The above mIHC analyses showed that cytotoxic Teffs expressing GZMB in some PDACs following GVAX or GVAX + nivolumab treatment were associated with longer OS. We leveraged sequencing data to further delineate the regulatory mechanisms underlying these T cell responses. Whole-exome sequencing (WES) of biopsied tumors from the 19 patients showed a common mutation profile (Figures S7A–S7C; Table S5) and generally low tumor mutation burden (TMB) (Figures S7D and S7E). There were no statistically significant differences observed in TMB or predicted neoantigen load (Figures S7D–S7G, S8A, and S8B) between treatment arms, between tumors with different survival outcomes, or between tumors with different densities of immune infiltrates in LAs, confirming that genetics does not explain the observed differential therapeutic responses in either treatment arm.

Next, we performed whole-transcriptome RNA sequencing (RNA-seq) on tumor-infiltrating leukocytes (TILs) isolated from the post-treatment, surgically resected PDACs of nine patients treated with GVAX and eight patients treated with GVAX and nivolumab. These cells were sorted by flow cytometry into four immune cell subtypes: CD3⁺CD4⁺, CD3⁺CD8⁺, CD3⁻CD11b⁺, and CD3⁻CD11b⁻CD19⁺ cells prior to RNA-seq analysis. Of the 68 samples sequenced, 46 passed quality control metrics as described in STAR Methods and were retained for analysis (Figure S1). To characterize cellular pathways, we first used RNA-seq data to predict cell type composition based upon gene expression signatures with CIBERSORTx in the samples from all cell populations (Newman et al., 2019). This analysis estimated the proportion of 22 immune cell subtypes in each of the samples (Figure 5A). Generally, the cell type composition estimated from the CIBERSORTx analysis of RNA-seq data was consistent with the flow cytometry-based sorting. Nonetheless, we observed the presence of small subpopulations of additional cell types that we attributed to imperfect flow cytometry sorting. Therefore, we compared changes in cellular abundances between treatment arms and OS for the cellular populations that were consistent with subtypes of the sorted cells for each marker protein.

Figure 5. Transcriptomic profiling of tumor-infiltrating immune cells in PDACs treated with GVAX or GVAX + nivolumab.

(A) Cibersort heatmap of immune cell subtype composition profiling sorted CD19⁺ (n = 10), CD4⁺ (n = 13), CD8⁺ (n = 13), and CD11b⁺ (n = 10) TILs. Treatment arms, OS, and sorted cell types indicated by various colors.

(B–D) The proportion of immune cell subtypes profiled by Cibersort was compared between treatment arms by t test. Boxplots display minimum and maximum values (whiskers), interquantile range (box) with median, and outliers.

(E–J) TCR and BCR clonality predicted from RNA-seq of sorted CD4⁺ (E and H), CD8⁺ (F and I), and CD19⁺ cells (G and J) were compared between treatment arms (E–G) and between OS > 2 years and OS < 2 years cohorts (H–J) by t test.

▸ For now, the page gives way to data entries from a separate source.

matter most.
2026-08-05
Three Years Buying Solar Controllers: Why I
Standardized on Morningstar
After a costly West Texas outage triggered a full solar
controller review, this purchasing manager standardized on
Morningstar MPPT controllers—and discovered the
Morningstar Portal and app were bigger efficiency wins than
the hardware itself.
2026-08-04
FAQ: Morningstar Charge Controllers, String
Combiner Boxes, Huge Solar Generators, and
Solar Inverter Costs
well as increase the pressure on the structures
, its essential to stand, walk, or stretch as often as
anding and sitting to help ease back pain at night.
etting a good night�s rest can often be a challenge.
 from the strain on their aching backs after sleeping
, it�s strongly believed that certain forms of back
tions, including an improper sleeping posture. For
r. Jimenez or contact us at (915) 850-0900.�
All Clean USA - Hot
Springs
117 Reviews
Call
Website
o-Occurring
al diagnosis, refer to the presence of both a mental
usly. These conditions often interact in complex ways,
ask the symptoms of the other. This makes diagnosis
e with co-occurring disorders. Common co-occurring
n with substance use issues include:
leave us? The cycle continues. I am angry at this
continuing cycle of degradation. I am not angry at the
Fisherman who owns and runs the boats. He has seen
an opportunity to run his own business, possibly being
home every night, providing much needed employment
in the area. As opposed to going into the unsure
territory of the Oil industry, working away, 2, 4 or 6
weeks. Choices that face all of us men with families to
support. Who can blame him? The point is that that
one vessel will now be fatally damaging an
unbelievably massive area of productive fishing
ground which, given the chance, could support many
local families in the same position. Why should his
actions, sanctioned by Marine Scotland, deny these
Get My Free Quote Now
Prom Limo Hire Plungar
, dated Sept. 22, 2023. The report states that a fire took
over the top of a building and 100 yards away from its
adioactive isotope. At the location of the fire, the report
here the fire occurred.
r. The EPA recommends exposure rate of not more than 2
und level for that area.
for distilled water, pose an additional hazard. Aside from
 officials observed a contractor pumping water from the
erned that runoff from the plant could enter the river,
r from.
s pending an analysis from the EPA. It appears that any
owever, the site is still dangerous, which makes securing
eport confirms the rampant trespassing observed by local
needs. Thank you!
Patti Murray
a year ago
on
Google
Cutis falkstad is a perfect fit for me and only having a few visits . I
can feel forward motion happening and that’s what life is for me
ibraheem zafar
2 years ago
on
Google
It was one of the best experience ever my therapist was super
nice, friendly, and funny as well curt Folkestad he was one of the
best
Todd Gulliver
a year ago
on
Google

Data shown as the mean ± SD. Cases with follow-up < 2 years shown separately. See also Figures S7, S8, and Table S5.

Comparing CIBERSORTx-estimated cellular abundances of immune cell subtypes between trial arms, we observed a nonsignificant decrease in naive CD4⁺ T cells (p = 0.061; Figure 5B) but a statistically significant decrease in CD8⁺ T cells (p = 0.047; Figure 5C) in arm B. Additionally, in arm B, we observed increased monocytes (p = 0.041; Figure 5D) but no significant changes between treatment arms in CD19⁺ cells (Figure 5A). Unlike the comparison between treatment arms, comparisons of the abundances of the cell subtypes associated with the sorted cell populations failed to associate with OS.

Prediction methods for T cell receptor (TCR) and B cell receptor (BCR) sequences from bulk RNA-seq data can enable further analysis of cancer-specific functional activity in each cell type. We compared changes in TCR and BCR clonality by treatment and survival from predictions of repertoires in the CD4⁺, CD8⁺, and CD19⁺ RNA-seq data using MiXCR (Bolotin et al., 2015). In this analysis, no significant changes in clonality were observed in intratumoral CD4⁺ T cells, CD8⁺ T cells, or B cells following each treatment when comparing the two arms (Figures 5E–5G). However, we observed a statistically significant increase in CD8⁺ T cell clonality (p = 0.027), but not CD4⁺ T cell or B cell clonality, in tumors associated with OS > 2 years (Figures 5H–5J). These results suggested that adding anti-PD-1 therapy to GVAX increased the immunogenic activity in CD4⁺ T cells but not in CD8⁺ T cells, whereas CD8⁺ T cell clonal expansion and cytotoxic activity were required for improved survival outcomes. These findings are consistent with the insufficient activation of Teffs through anti-PD-1 therapy in PDAC (Figures 2D and 2G) and support the need to combine additional immune-modulating agents to improve patient outcomes to immunotherapy.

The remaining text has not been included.